The soul was equipped to carry very few secrets. Its impulses readily become both visible and audible. In moments of ecstasy, the face lights up, and, in speech or song or laughter, the gladness becomes vocal. In moments of gloom, the countenance clouds, and, in murmur, lamentation or weeping, the sorrow makes itself heard.
Herein lies the subtle significance of Paul’s declaration: ‘We believe and therefore speak’. The master-passions must become articulate. If a man receives news of some happening on which his entire weal or woe depends, it is the most natural thing in the world for him to talk it over with somebody. If a man sincerely believes in the tremendous verities of the everlasting gospel, silence is practically impossible. The adoption of the principle of the card-face will stultify-and eventually slay-the finest instincts of his soul. Believing, he must speak; and the intensity of his faith will be the measure of his eloquence
I
A man may, of course, preach, in a languid, perfunctory, professional kind of way, a gospel that has never made any profound appeal to him-a gospel about which he has no strong personal convictions. In his Up from Slavery, Booker Washington says that when the educational institutions that he had established for the benefit of the newly-emancipated slaves began to turn out their first crop of students, it was difficult to decide upon the vocations that they should then adopt. Naturally, most of them, exulting in their freshly-acquired erudition, aspired to become preachers and teachers. But, whilst some were eminently fitted for these responsible callings, others embraced them merely as an easy way of earning a living. “I remember one,” adds Mr. Washington, “who was asked as to the shape of the earth. What would he teach the children on this important subject? He explained that he was quite prepared to teach either that the earth was flat or that it was round, according to the preference of the majority of the parents!” The trouble about this sort of thing-both in teaching and in preaching-is that, as passion becomes articulate in speech, so does the absence of it.

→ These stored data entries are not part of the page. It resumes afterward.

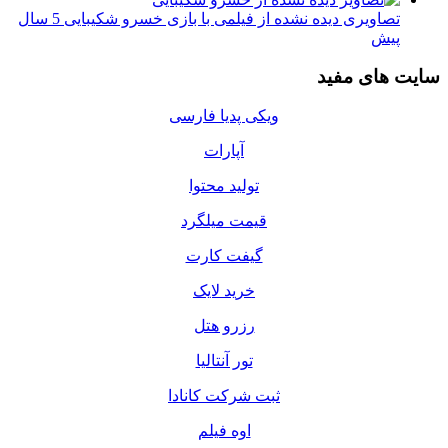
تصاویری دیده نشده از فیلمی با بازی خسرو شکیبایی
5 سال
پیش
سایت های مفید
ویکی پدیا فارسی
آپارات
تولید محتوا
قیمت میلگرد
گیفت کارت
خرید لایک
رزرو هتل
تور آنتالیا
ثبت شرکت کانادا
اوه فیلم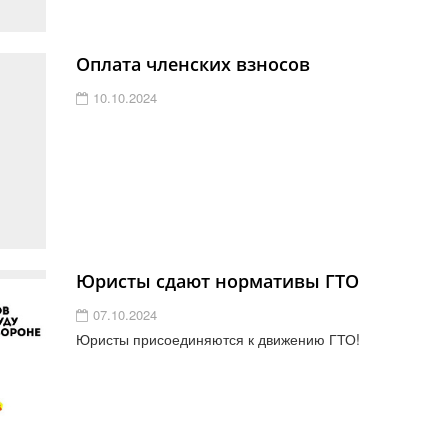
Оплата членских взносов
10.10.2024
Юристы сдают нормативы ГТО
07.10.2024
Юристы присоединяются к движению ГТО!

Many years ago, after a visit to England, I so far forgot myself as to prepare a lecture on my experiences overseas. I suppose I delivered Afloat and Ashore at least a hundred times. Whenever I accepted an invitation to give this lecture, I suggested that, half-way through, an interval should be taken during which somebody should sing The Dear Homeland.
As a result I heard that particular solo some scores of times in the course of a year or two. And, hearing it so frequently, I developed a faculty which never once failed me. I could tell, before the soloists were half-way through, whether they had emigrated from the Old Country or had been born and reared under the Southern Cross. The words and the music were in every case the same, but a certain indefinable undertone of poignant emotion was sometimes present and sometimes absent. And the presence or absence of that subtle quality could be readily sensed. The pew quickly acquires the knack of submitting the pulpit to the same searching test.
At the bar, I know, it is necessary that a man should sometimes argue along a line in which he has no personal confidence. The question is often asked: Can an advocate conscientiously defend a prisoner whom he strongly suspects, or secretly believes, to be guilty? I frequently marvel that the question is so consistently stated in this way. We are never asked : Can an advocate conscientiously prosecute a prisoner whom he strongly suspects, or secretly believes, to be innocent?
Yet, if I were a barrister-and, failing the ministry, no calling would more powerfully attract me-this second question would give me far greater uneasiness than the first. All the most compassionate impulses of my soul would lead me to place before the Courts, in the least unfavourable light, the case of the poor wretch who had possibly yielded to a more terrible temptation than I myself had ever known. But I should encounter a good many internal scruples in setting myself to besmirch the character of a man who was very possibly as innocent of the crime with which he was charged as I was. I wonder why it is always the defending, and never the accusing, advocate whose probity we question.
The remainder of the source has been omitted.